Example 6.3.2. Using Trigonometric Substitution.
Evaluate \(\ds \int_{-3}^3\sqrt{9-x^2}\, dx\text{.}\)
Solution 1.
We begin by noting that \(9\left(\sin^2(\theta) + \cos^2(\theta)\right) = 9\text{,}\) and hence \(9\cos^2(\theta) = 9-9\sin^2(\theta)\text{.}\) If we let \(x=3\sin(\theta)\text{,}\) then \(9-x^2 = 9-9\sin^2(\theta) = 9\cos^2(\theta)\text{.}\)
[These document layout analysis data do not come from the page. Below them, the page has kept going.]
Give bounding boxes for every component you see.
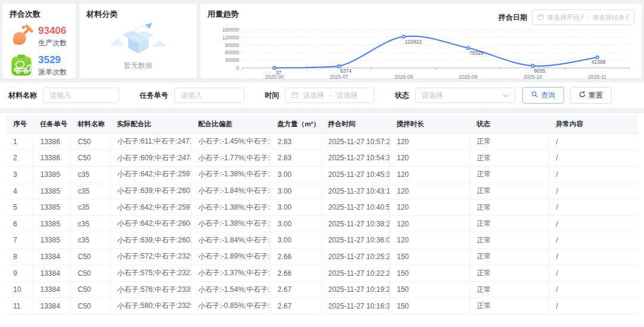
svg-text:37: 37	[275, 70, 281, 76]
status-select-placeholder: 请选择	[422, 91, 443, 101]
table-cell-7: 120	[389, 133, 469, 150]
table-cell-9: /	[549, 183, 638, 200]
table-cell-1: 13386	[33, 133, 70, 150]
empty-state-text: 暂无数据	[124, 61, 153, 71]
table-cell-5: 2.66	[270, 248, 321, 265]
trend-card-title: 用量趋势	[208, 10, 239, 19]
table-row[interactable]: 813384C50小石子:572;中石子:2329;砂:2...小石子:-1.8…	[6, 248, 638, 265]
table-cell-9: /	[549, 216, 638, 232]
table-cell-9: /	[549, 248, 638, 265]
svg-text:2025-10: 2025-10	[524, 74, 542, 80]
material-category-card: 材料分类 暂无数据	[79, 4, 197, 79]
column-header-5: 盘方量（m²）	[270, 116, 321, 133]
table-cell-4: 小石子:-0.85%;中石子:-0.6...	[191, 298, 270, 314]
svg-text:78326: 78326	[469, 50, 484, 56]
table-cell-7: 120	[389, 183, 469, 200]
reset-button[interactable]: 重置	[570, 87, 612, 104]
table-cell-7: 120	[389, 232, 469, 249]
table-cell-1: 13385	[33, 183, 70, 200]
trend-card-header: 用量趋势 拌合日期 请选择开始月份 - 请选择结束月份	[208, 10, 634, 25]
table-cell-8: 正常	[469, 150, 549, 167]
table-cell-6: 2025-11-27 10:45:39	[321, 166, 389, 183]
table-cell-3: 小石子:642;中石子:2597;砂:2...	[110, 199, 191, 216]
table-row[interactable]: 113386C50小石子:611;中石子:2471;砂:2...小石子:-1.4…	[6, 133, 638, 150]
table-cell-1: 13385	[33, 166, 70, 183]
table-row[interactable]: 913384C50小石子:575;中石子:2322;砂:2...小石子:-1.3…	[6, 265, 638, 282]
chevron-down-icon	[503, 92, 509, 99]
table-cell-2: c35	[70, 232, 110, 249]
column-header-0: 序号	[6, 116, 33, 133]
svg-text:0: 0	[236, 65, 239, 71]
table-cell-7: 150	[389, 248, 469, 265]
column-header-9: 异常内容	[549, 116, 638, 133]
svg-text:120000: 120000	[222, 35, 240, 41]
usage-trend-card: 用量趋势 拌合日期 请选择开始月份 - 请选择结束月份	[200, 4, 642, 79]
table-row[interactable]: 1013384C50小石子:576;中石子:2335;砂:2...小石子:-1.…	[6, 281, 638, 298]
table-cell-2: c35	[70, 166, 110, 183]
table-cell-3: 小石子:580;中石子:2329;砂:2...	[110, 298, 191, 314]
table-cell-4: 小石子:-1.38%;中石子:-0.3...	[191, 216, 270, 232]
table-row[interactable]: 713385c35小石子:639;中石子:2602;砂:2...小石子:-1.8…	[6, 232, 638, 249]
shovel-icon	[10, 24, 33, 48]
column-header-7: 搅拌时长	[389, 116, 469, 133]
filter-bar: 材料名称 任务单号 时间 请选择 - 请选择 状态 请选择	[0, 82, 644, 108]
table-cell-1: 13384	[33, 248, 70, 265]
material-name-input[interactable]	[43, 88, 119, 103]
table-cell-1: 13385	[33, 199, 70, 216]
svg-text:60000: 60000	[225, 49, 239, 55]
column-header-4: 配合比偏差	[191, 116, 270, 133]
table-row[interactable]: 613385c35小石子:642;中石子:2604;砂:2...小石子:-1.3…	[6, 216, 638, 232]
table-row[interactable]: 213386C50小石子:609;中石子:2474;砂:2...小石子:-1.7…	[6, 150, 638, 167]
table-cell-9: /	[549, 199, 638, 216]
table-row[interactable]: 313385c35小石子:642;中石子:2597;砂:2...小石子:-1.3…	[6, 166, 638, 183]
table-cell-7: 120	[389, 150, 469, 167]
table-cell-2: c35	[70, 199, 110, 216]
table-row[interactable]: 1113384C50小石子:580;中石子:2329;砂:2...小石子:-0.…	[6, 298, 638, 314]
calendar-icon	[537, 12, 544, 23]
table-cell-4: 小石子:-1.45%;中石子:-0.5...	[191, 133, 270, 150]
records-table-section: 序号任务单号材料名称实际配合比配合比偏差盘方量（m²）拌合时间搅拌时长状态异常内…	[0, 113, 644, 327]
table-cell-7: 120	[389, 199, 469, 216]
table-cell-5: 2.83	[270, 150, 321, 167]
table-cell-9: /	[549, 166, 638, 183]
table-row[interactable]: 413385c35小石子:639;中石子:2603;砂:2...小石子:-1.8…	[6, 183, 638, 200]
empty-box-icon	[106, 21, 171, 58]
table-cell-5: 2.67	[270, 298, 321, 314]
table-cell-4: 小石子:-1.89%;中石子:-0.2...	[191, 248, 270, 265]
svg-text:2025-09: 2025-09	[459, 74, 478, 80]
dashboard-page: 拌合次数 93406	[0, 0, 644, 327]
table-cell-1: 13385	[33, 232, 70, 249]
table-cell-5: 3.00	[270, 232, 321, 249]
table-cell-0: 10	[6, 281, 33, 298]
task-no-input[interactable]	[174, 88, 244, 103]
table-cell-6: 2025-11-27 10:38:26	[321, 216, 389, 232]
table-cell-8: 正常	[469, 298, 549, 314]
time-range-picker[interactable]: 请选择 - 请选择	[285, 88, 374, 103]
table-cell-1: 13384	[33, 265, 70, 282]
table-cell-2: C50	[70, 150, 110, 167]
svg-text:122822: 122822	[405, 39, 422, 45]
table-cell-3: 小石子:639;中石子:2603;砂:2...	[110, 183, 191, 200]
table-cell-6: 2025-11-27 10:40:51	[321, 199, 389, 216]
table-cell-0: 8	[6, 248, 33, 265]
mixing-count-card: 拌合次数 93406	[2, 4, 76, 79]
mixing-date-range-picker[interactable]: 请选择开始月份 - 请选择结束月份	[532, 10, 634, 25]
table-cell-6: 2025-11-27 10:16:35	[321, 298, 389, 314]
svg-text:30000: 30000	[225, 57, 239, 63]
svg-text:6374: 6374	[340, 68, 352, 74]
table-cell-3: 小石子:575;中石子:2322;砂:2...	[110, 265, 191, 282]
table-cell-3: 小石子:642;中石子:2604;砂:2...	[110, 216, 191, 232]
table-header-row: 序号任务单号材料名称实际配合比配合比偏差盘方量（m²）拌合时间搅拌时长状态异常内…	[6, 116, 638, 133]
table-cell-3: 小石子:639;中石子:2602;砂:2...	[110, 232, 191, 249]
table-cell-0: 9	[6, 265, 33, 282]
table-cell-0: 1	[6, 133, 33, 150]
dispatch-stat: 3529 派单次数	[10, 54, 69, 77]
table-cell-7: 120	[389, 166, 469, 183]
query-button-label: 查询	[541, 91, 555, 101]
table-row[interactable]: 513385c35小石子:642;中石子:2597;砂:2...小石子:-1.3…	[6, 199, 638, 216]
table-cell-2: C50	[70, 248, 110, 265]
table-cell-8: 正常	[469, 216, 549, 232]
status-select[interactable]: 请选择	[415, 88, 515, 103]
query-button[interactable]: 查询	[522, 87, 564, 104]
table-cell-0: 5	[6, 199, 33, 216]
Setting \(x=3\sin(\theta)\) gives \(dx = 3\cos(\theta) \, d\theta\text{.}\) We are almost ready to substitute. We also wish to change our bounds of integration. The bound \(x=-3\) corresponds to \(\theta = -\pi/2\) (for when \(\theta = -\pi/2\text{,}\) \(x=3\sin(\theta) = -3\)). Likewise, the bound of \(x=3\) is replaced by the bound \(\theta = \pi/2\text{.}\) Thus
\begin{align*}
\int_{-3}^3\sqrt{9-x^2}\, dx \amp = \int_{-\pi/2}^{\pi/2} \sqrt{9-9\sin^2(\theta) }\,(3\cos(\theta) )\, d\theta\\
\amp = \int_{-\pi/2}^{\pi/2} 3\sqrt{9\cos^2(\theta) } \cos(\theta) \, d\theta\\
\amp =\int_{-\pi/2}^{\pi/2} 3\abs{3\cos(\theta) } \cos(\theta) \, d\theta\text{.}
\end{align*}
On \([-\pi/2,\pi/2]\text{,}\) \(\cos(\theta)\) is always positive, so we can drop the absolute value bars, then employ a power-reducing formula:
\begin{align*}
\int_{-3}^3\sqrt{9-x^2}\, dx \amp = \int_{-\pi/2}^{\pi/2} 9\cos^2(\theta) \, d\theta\\
\amp = \int_{-\pi/2}^{\pi/2} \frac{9}{2}\big(1+\cos(2\theta)\big)\, d\theta\\
\amp = \left.\frac92 \big(\theta +\frac12\sin(2\theta)\big)\right|_{-\pi/2}^{\pi/2}\\
\amp = \frac92\pi\text{.}
\end{align*}
This matches our answer from before.